Genes Chromosomes Cancer. 1998 Mar;21(3):265-9. doi: 10.1002/(sici)1098-2264(199803)21:3<265::aid-gcc13>3.0.co;2-o.
Cytogenetic and molecular analyses were performed on three cellular (atypical) congenital mesoblastic nephromas (CMNs). Two cases had trisomy 11; in one, it was the sole karyotypic abnormality, and the other had additional numerical changes as well as an isochromosome for the long arm of chromosome 1. Markers for the 11p13 and 11p15 loci were present in three copies in these two CMNs. In the third CMN, two apparently normal copies of chromosome 11 were present together with additional numerical and structural chromosome changes. Because loss of heterozygosity was observed for both 11p13 and 11p15 markers, we assume that mitotic recombination occurred. Duplication and loss of imprinting of genes at 11p15 has also been observed frequently in Wilms' tumor. We therefore propose that CMN and Wilms' tumor might share common genetic pathways.

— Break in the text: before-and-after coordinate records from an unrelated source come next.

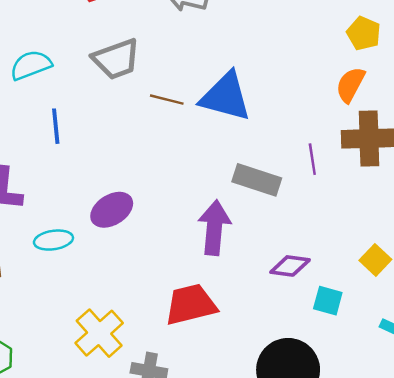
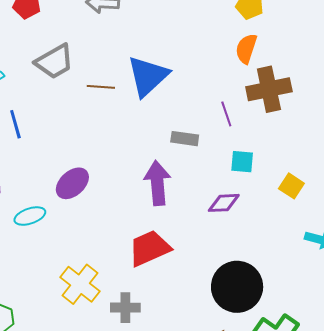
blue triangle: (226, 97) -> (148, 76), turned -48
gray rectangle: (257, 180) -> (185, 139), size x0.7
cyan square: (328, 301) -> (242, 162), moved

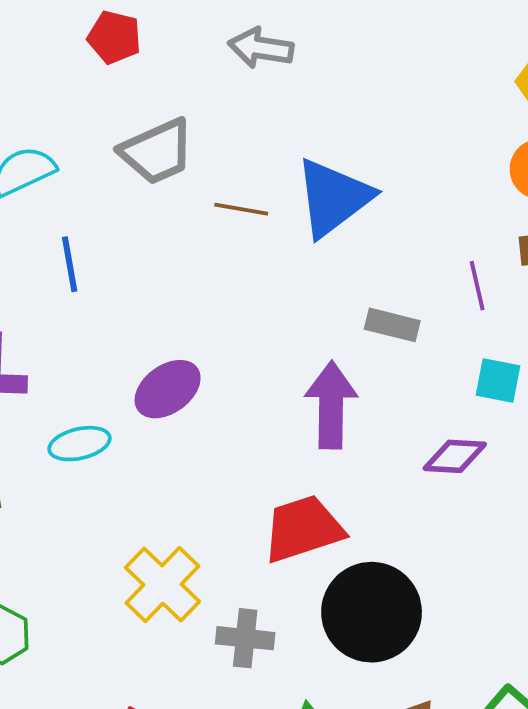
black circle: (237, 287) -> (372, 612), moved

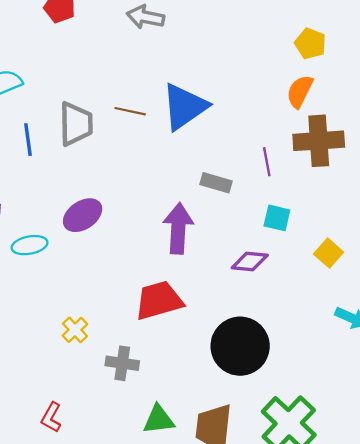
gray trapezoid: (157, 152) -> (76, 124), moved, turned -69
yellow cross: (162, 585) -> (75, 330), size x0.6
black circle: (372, 612) -> (240, 346), moved

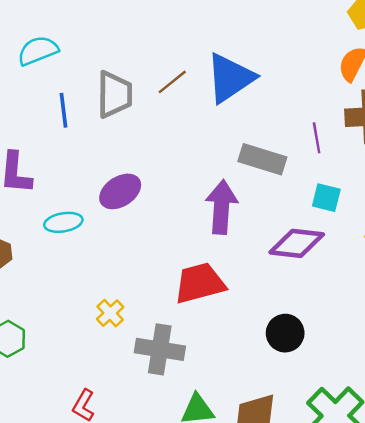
brown line: (130, 111) -> (172, 82), turned -52
gray rectangle: (216, 183) -> (262, 159), size x1.4
purple diamond: (250, 261) -> (297, 243), size x1.4
black circle: (240, 346) -> (285, 333), size x0.6
gray cross: (122, 363) -> (160, 349), size x1.4

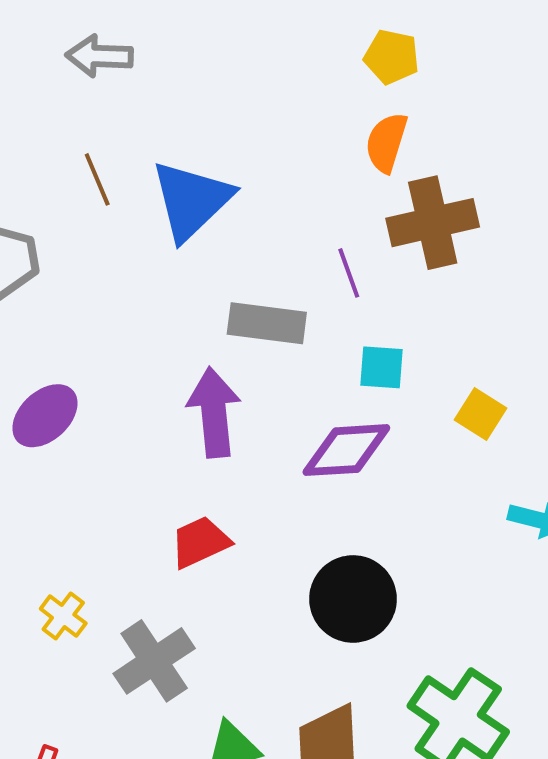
brown line: (172, 82) -> (97, 179), moved, turned -64
red trapezoid: (200, 283) -> (200, 542), size x0.7
black circle: (285, 333) -> (353, 599), size x1.4
gray cross: (160, 349) -> (154, 661), turned -33

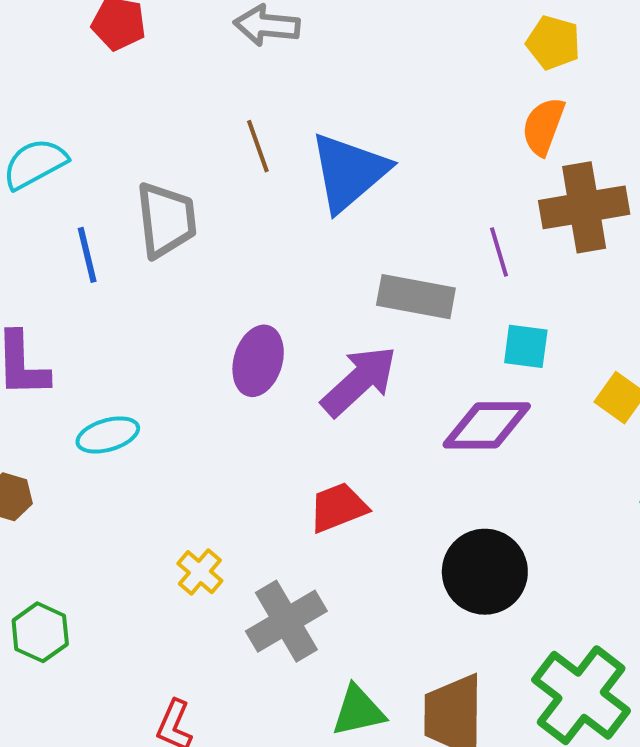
purple arrow: (214, 412) -> (359, 381), turned 50
purple ellipse: (45, 416) -> (258, 361), moved, turned -34

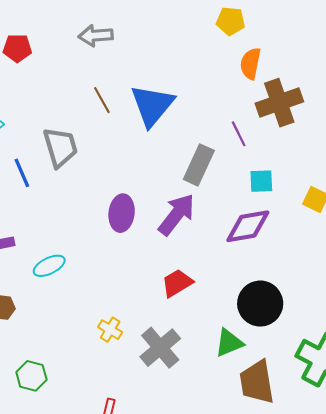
yellow pentagon: (553, 43) -> (231, 21), moved
gray rectangle: (416, 297) -> (199, 165), turned -66
green triangle: (358, 711) -> (229, 343), moved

对三个细胞型(非典型)先天性中胚层肾瘤(CMN)进行了细胞遗传学和分子分析。两例存在11三体;其中一例,这是唯一的核型异常,另一例还存在其他数量变化以及1号染色体长臂的等臂染色体。在这两个CMN中,11p13和11p15位点的标记物有三个拷贝。在第三个CMN中,存在两条明显正常的11号染色体以及其他数量和结构染色体变化。因为观察到11p13和11p15标记物均出现杂合性缺失,我们推测发生了有丝分裂重组。11p15基因的重复和印记丢失在肾母细胞瘤中也经常被观察到。因此,我们提出CMN和肾母细胞瘤可能共享共同的遗传途径。